The following prioritization of the work needed could be considered:

  1. Chat class and related methods

  2. Session class and related methods

  3. Assistant functions or methods

  4. User and System related attributes or methods

  5. Narrate related attributes or methods

  6. Other attributes/methods: Markdown, ai etc.

  7. Miscellaneous clean up and linking within docs The accessible documents in a narrative form include:

  8. 'Intro.md' - This is guide provides an overview on how to get started with Chatlab, how to set API keys, understanding the conversation roles, registering functions, submitting messages, and calling functions.

  9. 'Setting-api-keys.md' - This guide provides detailed instructions on setting up API keys in various environments like Jupyter, Noteable, Colab, Kaggle, and other cloud notebooks.

  10. 'Interpreter.mdx' - This documentation provides details on the builtin code interpreter in ChatLab. It also explains data personas and how the model can work with DataFrames.

await chat("Session is deprecated. It's only exported to maintain backwards compatibility. Please document the `Chat` class instead. To see more of what's been written in a narrative form, see the other docs in `website/docs`.")

Based on the documents above and the 'FunctionRegistry' document that we examined earlier, it seems like the undocumneted parts of the Chatlab package are its major classes like Chat, ChatlabMetadata, and Conversation, and some functions like ai, assistant, narrate, system, user.

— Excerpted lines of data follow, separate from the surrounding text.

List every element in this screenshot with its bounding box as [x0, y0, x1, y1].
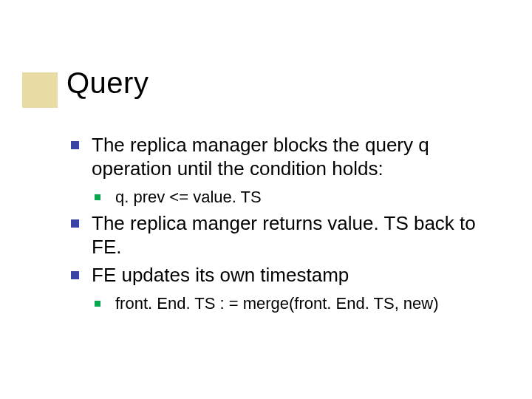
bullet-level2: q. prev <= value. TS: [71, 188, 485, 208]
bullet-level1: The replica manager blocks the query q o…: [71, 134, 485, 180]
slide-title: Query: [66, 66, 149, 100]
slide-body: The replica manager blocks the query q o…: [71, 129, 485, 318]
bullet-text: front. End. TS : = merge(front. End. TS,…: [115, 294, 439, 313]
slide: Query The replica manager blocks the que…: [0, 0, 532, 399]
square-bullet-icon: [95, 194, 100, 200]
bullet-text: FE updates its own timestamp: [92, 264, 349, 286]
square-bullet-icon: [71, 141, 79, 149]
bullet-level1: FE updates its own timestamp: [71, 264, 485, 287]
bullet-text: q. prev <= value. TS: [115, 188, 262, 206]
bullet-level2: front. End. TS : = merge(front. End. TS,…: [71, 294, 485, 314]
square-bullet-icon: [95, 301, 100, 307]
title-accent-box: [22, 72, 58, 108]
bullet-level1: The replica manger returns value. TS bac…: [71, 212, 485, 259]
bullet-text: The replica manager blocks the query q o…: [92, 134, 429, 180]
square-bullet-icon: [71, 271, 79, 279]
bullet-text: The replica manger returns value. TS bac…: [92, 212, 476, 258]
square-bullet-icon: [71, 219, 79, 228]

To generate a useful and comprehensive documentation, the priority should be:

  1. Document the Chat class: As the core of the package and the focus of user interaction, this is a critical part to understand how to use the package. Details should include how to instantiate and manipulate a Chat object, special methods within the class, and other relevant details.

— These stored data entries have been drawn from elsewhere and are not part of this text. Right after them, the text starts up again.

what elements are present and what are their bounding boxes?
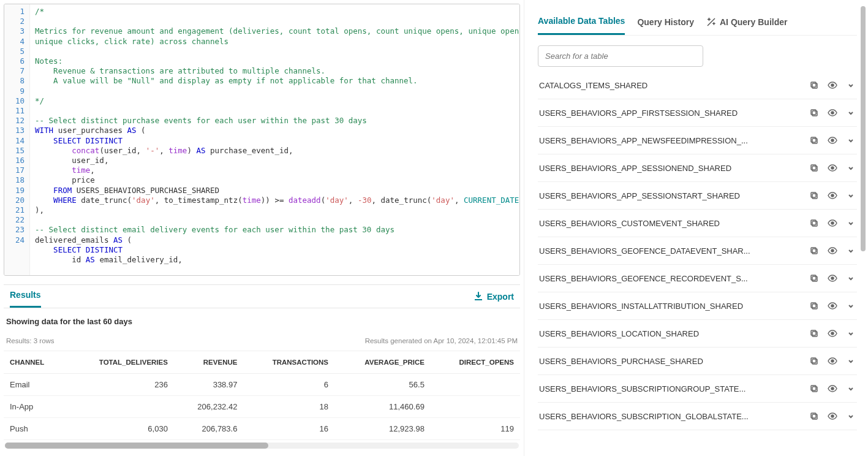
table-body: Email236338.97656.5In-App206,232.421811,… (4, 374, 520, 440)
vertical-scrollbar[interactable] (861, 6, 866, 251)
results-generated-time: Results generated on Apr 10, 2024, 12:01… (365, 337, 518, 344)
eye-icon[interactable] (828, 80, 837, 90)
horizontal-scrollbar[interactable] (5, 443, 519, 449)
eye-icon[interactable] (828, 411, 837, 421)
copy-icon[interactable] (809, 384, 819, 393)
data-table-row[interactable]: USERS_BEHAVIORS_SUBSCRIPTIONGROUP_STATE.… (538, 375, 857, 403)
column-header[interactable]: AVERAGE_PRICE (334, 351, 431, 374)
eye-icon[interactable] (828, 163, 837, 173)
chevron-down-icon[interactable] (846, 135, 856, 145)
chevron-down-icon[interactable] (846, 218, 856, 228)
eye-icon[interactable] (828, 108, 837, 118)
table-cell (431, 374, 520, 396)
svg-rect-27 (812, 332, 817, 336)
copy-icon[interactable] (809, 108, 819, 118)
sql-editor[interactable]: 123456789101112131415161718192021222324 … (4, 4, 520, 276)
column-header[interactable]: DIRECT_OPENS (431, 351, 520, 374)
eye-icon[interactable] (828, 356, 837, 366)
data-table-name: USERS_BEHAVIORS_INSTALLATTRIBUTION_SHARE… (539, 302, 809, 311)
copy-icon[interactable] (809, 191, 819, 200)
copy-icon[interactable] (809, 163, 819, 173)
data-table-row[interactable]: CATALOGS_ITEMS_SHARED (538, 72, 857, 99)
data-table-row[interactable]: USERS_BEHAVIORS_APP_SESSIONSTART_SHARED (538, 182, 857, 210)
tab-ai-label: AI Query Builder (720, 17, 787, 27)
table-cell: 338.97 (174, 374, 244, 396)
copy-icon[interactable] (809, 246, 819, 256)
chevron-down-icon[interactable] (846, 356, 856, 366)
svg-rect-31 (811, 358, 816, 363)
results-row-count: Results: 3 rows (6, 337, 55, 344)
svg-rect-22 (811, 275, 816, 280)
table-cell: 206,783.6 (174, 418, 244, 440)
export-button[interactable]: Export (474, 292, 514, 306)
column-header[interactable]: TRANSACTIONS (243, 351, 334, 374)
data-table-row[interactable]: USERS_BEHAVIORS_APP_NEWSFEEDIMPRESSION_.… (538, 127, 857, 154)
chevron-down-icon[interactable] (846, 246, 856, 256)
chevron-down-icon[interactable] (846, 80, 856, 90)
table-list: CATALOGS_ITEMS_SHAREDUSERS_BEHAVIORS_APP… (538, 72, 857, 430)
chevron-down-icon[interactable] (846, 108, 856, 118)
table-row[interactable]: In-App206,232.421811,460.69 (4, 396, 520, 418)
data-table-row[interactable]: USERS_BEHAVIORS_GEOFENCE_RECORDEVENT_S..… (538, 265, 857, 292)
data-table-row[interactable]: USERS_BEHAVIORS_APP_FIRSTSESSION_SHARED (538, 99, 857, 127)
eye-icon[interactable] (828, 135, 837, 145)
svg-rect-28 (811, 330, 816, 335)
copy-icon[interactable] (809, 329, 819, 338)
eye-icon[interactable] (828, 273, 837, 283)
column-header[interactable]: TOTAL_DELIVERIES (66, 351, 174, 374)
chevron-down-icon[interactable] (846, 191, 856, 200)
left-pane: 123456789101112131415161718192021222324 … (0, 0, 524, 456)
data-table-name: USERS_BEHAVIORS_CUSTOMEVENT_SHARED (539, 219, 809, 228)
copy-icon[interactable] (809, 356, 819, 366)
data-table-actions (809, 384, 856, 393)
search-input[interactable] (538, 45, 703, 67)
horizontal-scrollbar-thumb[interactable] (5, 443, 268, 449)
data-table-actions (809, 301, 856, 311)
table-cell: In-App (4, 396, 66, 418)
eye-icon[interactable] (828, 301, 837, 311)
data-table-actions (809, 356, 856, 366)
column-header[interactable]: REVENUE (174, 351, 244, 374)
eye-icon[interactable] (828, 218, 837, 228)
chevron-down-icon[interactable] (846, 411, 856, 421)
data-table-row[interactable]: USERS_BEHAVIORS_APP_SESSIONEND_SHARED (538, 154, 857, 182)
data-table-row[interactable]: USERS_BEHAVIORS_GEOFENCE_DATAEVENT_SHAR.… (538, 237, 857, 265)
data-table-row[interactable]: USERS_BEHAVIORS_PURCHASE_SHARED (538, 348, 857, 375)
copy-icon[interactable] (809, 80, 819, 90)
results-meta: Results: 3 rows Results generated on Apr… (4, 333, 520, 351)
svg-rect-4 (811, 110, 816, 115)
data-table-actions (809, 246, 856, 256)
chevron-down-icon[interactable] (846, 163, 856, 173)
eye-icon[interactable] (828, 191, 837, 200)
chevron-down-icon[interactable] (846, 301, 856, 311)
tab-query-history[interactable]: Query History (637, 17, 694, 34)
table-row[interactable]: Push6,030206,783.61612,923.98119 (4, 418, 520, 440)
svg-rect-21 (812, 276, 817, 281)
tab-results[interactable]: Results (10, 290, 41, 308)
table-cell: 119 (431, 418, 520, 440)
column-header[interactable]: CHANNEL (4, 351, 66, 374)
copy-icon[interactable] (809, 301, 819, 311)
copy-icon[interactable] (809, 218, 819, 228)
chevron-down-icon[interactable] (846, 329, 856, 338)
svg-point-32 (831, 360, 834, 362)
data-table-row[interactable]: USERS_BEHAVIORS_SUBSCRIPTION_GLOBALSTATE… (538, 403, 857, 430)
chevron-down-icon[interactable] (846, 384, 856, 393)
tab-ai-query-builder[interactable]: AI Query Builder (706, 17, 787, 34)
table-row[interactable]: Email236338.97656.5 (4, 374, 520, 396)
eye-icon[interactable] (828, 384, 837, 393)
copy-icon[interactable] (809, 135, 819, 145)
svg-rect-16 (811, 220, 816, 225)
tab-available-tables[interactable]: Available Data Tables (538, 16, 625, 35)
copy-icon[interactable] (809, 273, 819, 283)
data-table-row[interactable]: USERS_BEHAVIORS_CUSTOMEVENT_SHARED (538, 210, 857, 237)
svg-rect-34 (811, 386, 816, 390)
data-table-row[interactable]: USERS_BEHAVIORS_LOCATION_SHARED (538, 320, 857, 348)
editor-code[interactable]: /* Metrics for revenue amount and engage… (30, 4, 520, 275)
copy-icon[interactable] (809, 411, 819, 421)
results-pane: Results Export Showing data for the last… (4, 284, 520, 452)
data-table-row[interactable]: USERS_BEHAVIORS_INSTALLATTRIBUTION_SHARE… (538, 292, 857, 320)
eye-icon[interactable] (828, 246, 837, 256)
chevron-down-icon[interactable] (846, 273, 856, 283)
eye-icon[interactable] (828, 329, 837, 338)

  2. Document other important classes: ChatlabMetadata and Conversation. Detailed coverage of the functionalities provided by these classes will aid users in handling data and configuring the chat systems.

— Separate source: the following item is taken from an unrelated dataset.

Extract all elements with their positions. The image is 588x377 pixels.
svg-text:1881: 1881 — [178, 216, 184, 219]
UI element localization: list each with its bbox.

  3. Document functions: Understanding helper functions like ai, assistant, narrate, system, user is crucial. Detailed coverage including code samples, use cases, and function details should be given.

  4. Improve the existing documents: The existing documents typically lack some details. A good practice to follow while updating these documents would be to include information like links to relevant resources, caveats to watch out for, best practices, and how to resolve common errors.

  5. Linking between Documents: Create cross-references between the documents so that users can easily navigate through the knowledge base.

  6. Walkthroughs illustrating common workflows: This will provide practical, hands-on guidance to users.

  7. Miscellaneous clean up and checks: This includes tasks that enhance overall readability and ease of use like fixing broken links, updating document metadata, improving content organization, and, ensuring a consistent style across all documents.